### TASK DETAILS
All of the records must come back exactly as they were given.

:: RAW DATA

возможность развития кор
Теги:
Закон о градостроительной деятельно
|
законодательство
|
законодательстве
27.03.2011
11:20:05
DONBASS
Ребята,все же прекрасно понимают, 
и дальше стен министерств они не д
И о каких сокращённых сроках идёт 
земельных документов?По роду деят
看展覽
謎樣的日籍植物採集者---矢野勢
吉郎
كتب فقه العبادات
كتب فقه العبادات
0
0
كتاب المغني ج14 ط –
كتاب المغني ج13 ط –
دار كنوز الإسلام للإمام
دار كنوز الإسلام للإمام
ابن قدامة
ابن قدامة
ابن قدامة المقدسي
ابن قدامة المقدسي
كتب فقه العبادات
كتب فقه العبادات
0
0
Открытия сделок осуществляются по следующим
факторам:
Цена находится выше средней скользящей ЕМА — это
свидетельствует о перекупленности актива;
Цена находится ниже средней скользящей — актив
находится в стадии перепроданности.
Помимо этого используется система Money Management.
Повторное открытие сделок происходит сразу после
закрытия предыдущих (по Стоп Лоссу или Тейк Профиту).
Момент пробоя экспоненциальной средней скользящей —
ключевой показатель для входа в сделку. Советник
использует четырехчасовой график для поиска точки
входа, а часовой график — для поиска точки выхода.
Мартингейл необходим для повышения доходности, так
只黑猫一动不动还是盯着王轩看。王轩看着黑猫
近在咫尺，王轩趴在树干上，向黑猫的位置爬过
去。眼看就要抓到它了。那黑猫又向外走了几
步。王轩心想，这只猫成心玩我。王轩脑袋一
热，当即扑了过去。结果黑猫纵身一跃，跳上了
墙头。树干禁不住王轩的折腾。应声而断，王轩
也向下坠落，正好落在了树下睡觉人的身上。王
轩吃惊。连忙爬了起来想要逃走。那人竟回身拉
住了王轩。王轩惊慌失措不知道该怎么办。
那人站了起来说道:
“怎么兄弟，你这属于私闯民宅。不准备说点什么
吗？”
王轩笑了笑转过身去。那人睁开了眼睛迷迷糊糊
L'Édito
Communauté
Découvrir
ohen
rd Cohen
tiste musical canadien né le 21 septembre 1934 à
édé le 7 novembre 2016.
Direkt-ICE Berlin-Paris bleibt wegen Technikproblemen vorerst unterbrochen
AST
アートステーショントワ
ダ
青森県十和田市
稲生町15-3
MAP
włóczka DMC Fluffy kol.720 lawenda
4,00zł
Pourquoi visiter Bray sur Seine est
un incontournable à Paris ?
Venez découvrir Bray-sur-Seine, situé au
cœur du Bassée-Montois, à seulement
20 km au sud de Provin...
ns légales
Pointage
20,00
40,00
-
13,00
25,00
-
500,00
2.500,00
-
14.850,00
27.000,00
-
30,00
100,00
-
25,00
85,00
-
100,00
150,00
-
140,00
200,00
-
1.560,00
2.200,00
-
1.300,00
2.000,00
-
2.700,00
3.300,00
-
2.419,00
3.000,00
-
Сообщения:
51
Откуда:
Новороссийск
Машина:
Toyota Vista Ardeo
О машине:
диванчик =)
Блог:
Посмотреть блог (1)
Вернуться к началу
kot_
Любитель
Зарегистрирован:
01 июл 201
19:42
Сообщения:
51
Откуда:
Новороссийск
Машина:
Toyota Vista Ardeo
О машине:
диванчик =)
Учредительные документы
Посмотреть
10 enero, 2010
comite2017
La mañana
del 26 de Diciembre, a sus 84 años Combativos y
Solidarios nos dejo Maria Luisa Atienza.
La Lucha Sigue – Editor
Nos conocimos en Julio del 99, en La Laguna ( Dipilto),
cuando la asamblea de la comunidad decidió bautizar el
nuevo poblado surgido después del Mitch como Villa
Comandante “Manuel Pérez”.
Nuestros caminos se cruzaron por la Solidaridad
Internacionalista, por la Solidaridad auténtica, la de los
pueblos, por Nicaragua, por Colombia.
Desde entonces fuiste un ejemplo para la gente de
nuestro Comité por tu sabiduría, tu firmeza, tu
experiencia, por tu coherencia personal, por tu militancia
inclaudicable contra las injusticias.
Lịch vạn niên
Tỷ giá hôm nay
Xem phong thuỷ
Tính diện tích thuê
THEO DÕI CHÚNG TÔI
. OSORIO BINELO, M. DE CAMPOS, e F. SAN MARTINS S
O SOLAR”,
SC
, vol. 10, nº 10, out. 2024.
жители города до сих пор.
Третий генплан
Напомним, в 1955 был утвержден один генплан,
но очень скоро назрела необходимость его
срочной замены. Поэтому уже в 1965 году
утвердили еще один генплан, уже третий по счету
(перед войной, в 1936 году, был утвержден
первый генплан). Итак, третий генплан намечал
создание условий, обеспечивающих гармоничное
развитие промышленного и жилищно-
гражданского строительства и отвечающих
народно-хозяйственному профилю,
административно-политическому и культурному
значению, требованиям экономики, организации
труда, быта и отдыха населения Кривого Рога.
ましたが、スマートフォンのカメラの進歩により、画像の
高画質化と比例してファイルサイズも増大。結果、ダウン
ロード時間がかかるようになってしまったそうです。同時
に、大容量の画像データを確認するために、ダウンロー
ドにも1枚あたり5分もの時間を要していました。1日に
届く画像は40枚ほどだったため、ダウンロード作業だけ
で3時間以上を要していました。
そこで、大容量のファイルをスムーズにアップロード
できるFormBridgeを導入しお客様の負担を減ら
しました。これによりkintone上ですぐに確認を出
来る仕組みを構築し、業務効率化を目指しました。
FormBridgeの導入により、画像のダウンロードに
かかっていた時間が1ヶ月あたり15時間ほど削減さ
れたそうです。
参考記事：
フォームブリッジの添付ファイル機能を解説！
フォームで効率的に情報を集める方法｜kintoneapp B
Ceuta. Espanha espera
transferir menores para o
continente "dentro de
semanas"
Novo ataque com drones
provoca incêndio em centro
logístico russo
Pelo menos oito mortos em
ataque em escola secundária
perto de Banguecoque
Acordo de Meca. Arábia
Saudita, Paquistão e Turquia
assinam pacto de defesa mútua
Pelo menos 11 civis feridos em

::::

### RESULT FOR THIS TASK
возможность развития кор
Теги:
Закон о градостроительной деятельно
|
законодательство
|
законодательстве
27.03.2011
11:20:05
DONBASS
Ребята,все же прекрасно понимают, 
и дальше стен министерств они не д
И о каких сокращённых сроках идёт 
земельных документов?По роду деят
看展覽
謎樣的日籍植物採集者---矢野勢
吉郎
كتب فقه العبادات
كتب فقه العبادات
0
0
كتاب المغني ج14 ط –
كتاب المغني ج13 ط –
دار كنوز الإسلام للإمام
دار كنوز الإسلام للإمام
ابن قدامة
ابن قدامة
ابن قدامة المقدسي
ابن قدامة المقدسي
كتب فقه العبادات
كتب فقه العبادات
0
0
Открытия сделок осуществляются по следующим
факторам:
Цена находится выше средней скользящей ЕМА — это
свидетельствует о перекупленности актива;
Цена находится ниже средней скользящей — актив
находится в стадии перепроданности.
Помимо этого используется система Money Management.
Повторное открытие сделок происходит сразу после
закрытия предыдущих (по Стоп Лоссу или Тейк Профиту).
Момент пробоя экспоненциальной средней скользящей —
ключевой показатель для входа в сделку. Советник
использует четырехчасовой график для поиска точки
входа, а часовой график — для поиска точки выхода.
Мартингейл необходим для повышения доходности, так
只黑猫一动不动还是盯着王轩看。王轩看着黑猫
近在咫尺，王轩趴在树干上，向黑猫的位置爬过
去。眼看就要抓到它了。那黑猫又向外走了几
步。王轩心想，这只猫成心玩我。王轩脑袋一
热，当即扑了过去。结果黑猫纵身一跃，跳上了
墙头。树干禁不住王轩的折腾。应声而断，王轩
也向下坠落，正好落在了树下睡觉人的身上。王
轩吃惊。连忙爬了起来想要逃走。那人竟回身拉
住了王轩。王轩惊慌失措不知道该怎么办。
那人站了起来说道:
“怎么兄弟，你这属于私闯民宅。不准备说点什么
吗？”
王轩笑了笑转过身去。那人睁开了眼睛迷迷糊糊
L'Édito
Communauté
Découvrir
ohen
rd Cohen
tiste musical canadien né le 21 septembre 1934 à
édé le 7 novembre 2016.
Direkt-ICE Berlin-Paris bleibt wegen Technikproblemen vorerst unterbrochen
AST
アートステーショントワ
ダ
青森県十和田市
稲生町15-3
MAP
włóczka DMC Fluffy kol.720 lawenda
4,00zł
Pourquoi visiter Bray sur Seine est
un incontournable à Paris ?
Venez découvrir Bray-sur-Seine, situé au
cœur du Bassée-Montois, à seulement
20 km au sud de Provin...
ns légales
Pointage
20,00
40,00
-
13,00
25,00
-
500,00
2.500,00
-
14.850,00
27.000,00
-
30,00
100,00
-
25,00
85,00
-
100,00
150,00
-
140,00
200,00
-
1.560,00
2.200,00
-
1.300,00
2.000,00
-
2.700,00
3.300,00
-
2.419,00
3.000,00
-
Сообщения:
51
Откуда:
Новороссийск
Машина:
Toyota Vista Ardeo
О машине:
диванчик =)
Блог:
Посмотреть блог (1)
Вернуться к началу
kot_
Любитель
Зарегистрирован:
01 июл 201
19:42
Сообщения:
51
Откуда:
Новороссийск
Машина:
Toyota Vista Ardeo
О машине:
диванчик =)
Учредительные документы
Посмотреть
10 enero, 2010
comite2017
La mañana
del 26 de Diciembre, a sus 84 años Combativos y
Solidarios nos dejo Maria Luisa Atienza.
La Lucha Sigue – Editor
Nos conocimos en Julio del 99, en La Laguna ( Dipilto),
cuando la asamblea de la comunidad decidió bautizar el
nuevo poblado surgido después del Mitch como Villa
Comandante “Manuel Pérez”.
Nuestros caminos se cruzaron por la Solidaridad
Internacionalista, por la Solidaridad auténtica, la de los
pueblos, por Nicaragua, por Colombia.
Desde entonces fuiste un ejemplo para la gente de
nuestro Comité por tu sabiduría, tu firmeza, tu
experiencia, por tu coherencia personal, por tu militancia
inclaudicable contra las injusticias.
Lịch vạn niên
Tỷ giá hôm nay
Xem phong thuỷ
Tính diện tích thuê
THEO DÕI CHÚNG TÔI
. OSORIO BINELO, M. DE CAMPOS, e F. SAN MARTINS S
O SOLAR”,
SC
, vol. 10, nº 10, out. 2024.
жители города до сих пор.
Третий генплан
Напомним, в 1955 был утвержден один генплан,
но очень скоро назрела необходимость его
срочной замены. Поэтому уже в 1965 году
утвердили еще один генплан, уже третий по счету
(перед войной, в 1936 году, был утвержден
первый генплан). Итак, третий генплан намечал
создание условий, обеспечивающих гармоничное
развитие промышленного и жилищно-
гражданского строительства и отвечающих
народно-хозяйственному профилю,
административно-политическому и культурному
значению, требованиям экономики, организации
труда, быта и отдыха населения Кривого Рога.
ましたが、スマートフォンのカメラの進歩により、画像の
高画質化と比例してファイルサイズも増大。結果、ダウン
ロード時間がかかるようになってしまったそうです。同時
に、大容量の画像データを確認するために、ダウンロー
ドにも1枚あたり5分もの時間を要していました。1日に
届く画像は40枚ほどだったため、ダウンロード作業だけ
で3時間以上を要していました。
そこで、大容量のファイルをスムーズにアップロード
できるFormBridgeを導入しお客様の負担を減ら
しました。これによりkintone上ですぐに確認を出
来る仕組みを構築し、業務効率化を目指しました。
FormBridgeの導入により、画像のダウンロードに
かかっていた時間が1ヶ月あたり15時間ほど削減さ
れたそうです。
参考記事：
フォームブリッジの添付ファイル機能を解説！
フォームで効率的に情報を集める方法｜kintoneapp B
Ceuta. Espanha espera
transferir menores para o
continente "dentro de
semanas"
Novo ataque com drones
provoca incêndio em centro
logístico russo
Pelo menos oito mortos em
ataque em escola secundária
perto de Banguecoque
Acordo de Meca. Arábia
Saudita, Paquistão e Turquia
assinam pacto de defesa mútua
Pelo menos 11 civis feridos em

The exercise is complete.